The Auto Channel
The Largest Independent Automotive Research Resource
The Largest Independent Automotive Research Resource
Official Website of the New Car Buyer

Motor Sports

FORD, CHEVY, DODGE POISED FOR BATTLE

by Larry Roberts

December 19, 1997

Sometimes it seems that the NASCAR Craftsman Truck series has taken a line from comedian Rodney Dangerfield. His famous line "I don't get no respect around here" is apropos - at least if we peruse the pages of most racing buff magazines. In them you find condescending reports covering CART's Super Touring series (never more than 10 entries and now defunct), detailed competitive and political reports on international Formula One (viewable in this country only via TV or by traveling to Montreal in Canada) and a multitude of little-known sports car series' put on by the SCCA, the PSR, and various European racing promoters.

I have to be honest and say that I devour all of these racing features and enjoy them immensely. I like diversity in racing and enjoy watching and reading about all kinds of racing on tracks big and small, oval and multi-turn. But I'm also amused and dismayed that the NASCAR Craftsman Trucks get only a back-page listing of where the races have been or will be held, and who was the winning driver.

Personally I believe that the super-fast trucks provide the most diversified type of racing in the U.S. Every race is contested by a dozen teams fielding Chevrolet, Ford and Dodge half-ton pickups, and the leading teams enjoy total factory backing. Even the privateers get some sort of factory support.

All three of the participating makes have enjoyed a certain amount of success and all have taken the checkered flag, though Chevrolet has been the class of the field. It won the championship hands-down but the three brands that ran for the trophy were often side-by-side on the starting grids.

And unlike the SCCA Trans Am championship where one driver, Tom Kendall, was the outright winner of 11 of the 13 races in his Chevrolet Camaro, or the Super Touring competitions where three drivers split up the nine events, 11 different drivers took the winner's trophy in the 26 NASCAR Craftsman Truck races.

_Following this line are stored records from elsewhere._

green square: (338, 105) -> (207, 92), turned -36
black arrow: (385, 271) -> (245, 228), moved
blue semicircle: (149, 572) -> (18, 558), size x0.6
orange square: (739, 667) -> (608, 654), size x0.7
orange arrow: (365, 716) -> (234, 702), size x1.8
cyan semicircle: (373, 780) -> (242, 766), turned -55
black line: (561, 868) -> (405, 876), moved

Like it's Winston Cup brethren, it seems that the Craftsman Trucks have a credo that says that they will race anywhere, any time and on any kind of track. The trucks have gone fender-to-fender on circuits that range from the quarter-mile dirt track in Topeka, Kansas to the road circuit at Watkins Glen in New York, to the venerated 2.5 mile Indy 500 track in Indianapolis. It's an eclectic venue, to say the least.

It's a misnomer to call the Craftsman racing trucks half-ton pickups. About the only thing that they share with their production line siblings is a similar profile. They're purpose-built "tube" race cars that utilize the same technology and 700 horsepower V8 engines that go into NASCAR Winston Cup cars, but changed just enough to accommodate a truck's wider, higher and longer profile.

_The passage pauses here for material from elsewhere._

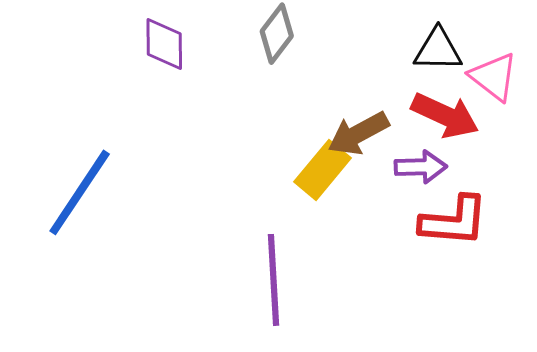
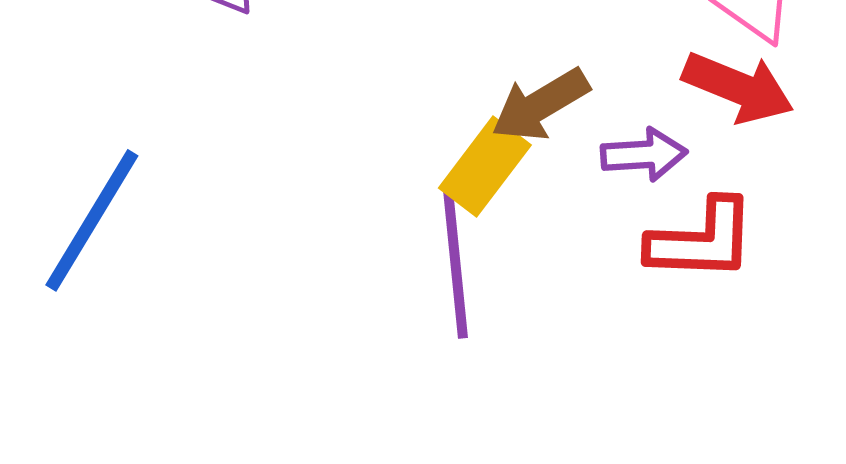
red arrow: (445, 115) -> (738, 88), moved
purple line: (274, 280) -> (456, 264), moved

The buff magazines don't give much coverage to the NASCAR Craftsman truck series but I don't think that it bothers its drivers, sponsors or even its fans. They turned out in record numbers in '97 and although the overall numbers aren't in yet, they are expected to easily exceed the 800,000 mark it set in 1996, its second year of operation.

And those are numbers that many well-established but struggling racing organizations would give a lot to duplicate.